Conforme Marcelo Vieira, da Vert Investimentos, escritório da BTG Pactual no Ceará e em outros estados, não existe “momento exato” para uma empresa fazer seu IPO, devendo os acionistas tomarem tal decisão. “Todos os requisitos de preparação em relação a governança precisam estar atendidos. É necessário que a companhia esteja num momento de resultados positivos. É importante ter uma história consistente e um plano de futuro mais consistente ainda”, explica.  

Pontos positivos e negativos

Para Geraldo Luciano, os aspectos positivos gerados pela abertura de capital “superam em larga escala” os pontos considerados negativos. O executivo cita, por exemplo, a maior facilidade em atrair e reter bons profissionais, assim como a visibilidade dada ao negócio, que tem a possibilidade de contar com sócios do mundo inteiro, como bons diferenciais das empresas que optam pelo IPO. “Além disso, a empresa passa a ter, permanentemente, o conhecimento de quanto vale seu negócio, pois o mercado vai dar essa visibilidade de preços”, complementa.
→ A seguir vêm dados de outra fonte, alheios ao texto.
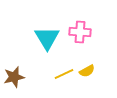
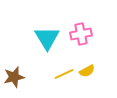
pink cross: moved 1 px right, 2 px down; rotated 15 degrees counterclockwise
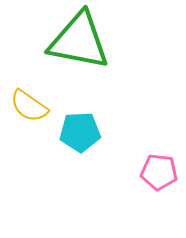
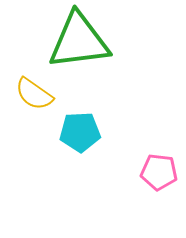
green triangle: rotated 18 degrees counterclockwise
yellow semicircle: moved 5 px right, 12 px up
Sob o aspecto negativo, ele cita o fato de quem uma empresa de capital aberto possui, inevitavelmente, custos maiores, pois precisa trabalhar com auditorias mais profundas e de maior qualidade, assim como construir áreas de relações com investidores e participar de eventos no Brasil e no exterior, além de arcar com as taxas da CVM. Além disso, a empresa precisará abrir informações para o mercado que talvez, em um ambiente de competição, fosse melhor não divulgar. “Falar de estratégias, de projetos, por exemplo, são coisas que o concorrente saber pode não ser interessante”, acrescenta Geraldo Luciano.

Conforme a Vert Investimentos, de um modo geral, as empresas que vislumbram o mercado de capitais precisam estar “prontas para a guerra”, que possui duas batalhas importantes: a competição por sua posição no mercado, rentabilidade, geração de caixa, equilíbrio gerencial; e a disputa por investidores, onde se tem o papel dos analistas de mercado como fundamental nesse contexto. “A empresa se torna uma mercadoria na vitrine das boutiques de investimento, e os analistas fazem a propaganda (positiva ou negativa). A exposição é muito grande, e o nível de exigência é proporcional”, comenta Marcelo Vieira. 

Representantes do Ceará

Das empresas que representam o Estado na bolsa de valores, a primeira a realizar o IPO foi a Enel. Ainda com o nome de Companhia Energética do Ceará (Coelce), ela foi a pioneira, em 1995, no ingresso no mercado de capitais. Hoje com mais de 1.000 funcionários e presença nos 184 municípios cearenses, com uma base comercial de aproximadamente 4 milhões de unidades consumidoras, já pode ser considerada uma personagem importante na B3.

Já a empresa cearense que realizou o IPO mais recentemente foi a Arco Educação, holding que controla o Sistema Ari de Sá (SAS), que dispôs seu crescimento histórico de mais de 40% ao ano para apreciação dos investidores a partir de setembro de 2018, na Nasdaq, bolsa especializada em tecnologia. Logo em seu primeiro pregão, obteve um desempenho bem acima do esperado, com valor de mercado de US$ 1,2 bilhão. Pouco mais de um ano depois, esse número dobrou, atingindo a marca de US$ 2,4 bilhões.

Atualmente, a empresa cearense que mais se valorizou na B3, no período de um ano, foi a Hapvida, com ações girando em torno de R$ 60,00 FOTO: Divulgação B3

Mais antiga de todas em termos de fundação, a M. Dias Branco, atualmente líder nacional no segmento de biscoitos e massas e com alcance em 37 países, entrou para este rol apenas em outubro de 2006. Mesmo com desempenho diluído por uma série de aquisições a empresas menores no decorrer deste século, o grupo fundado em 1951 está cotado, hoje, em mais de R$ 13 bilhões no mercado. Outro desempenho regional dos mais notáveis é do Hapvida. Quando de sua IPO, em agosto de 2018, cada ação da companhia custava R$ 28,00 na B3. Nesta quinta-feira, 9, quase dois anos depois, o valor mais que dobrou, superando a cotação de R$ 60,00 ao longo do dia.

Já a Grendene, que tem operações em três municípios diferentes – Fortaleza, Sobral (onde está sua matriz e maior planta) e Crato – e cerca de 20 mil pontos de venda no exterior, começou sua participação no mercado financeiro em 2004 e, após oscilar bastante ao longo dos anos, mantinha seus papéis em torno de R$ 7,80 ao longo desta quinta-feira, desempenho um pouco abaixo de sua IPO (R$ 11,58).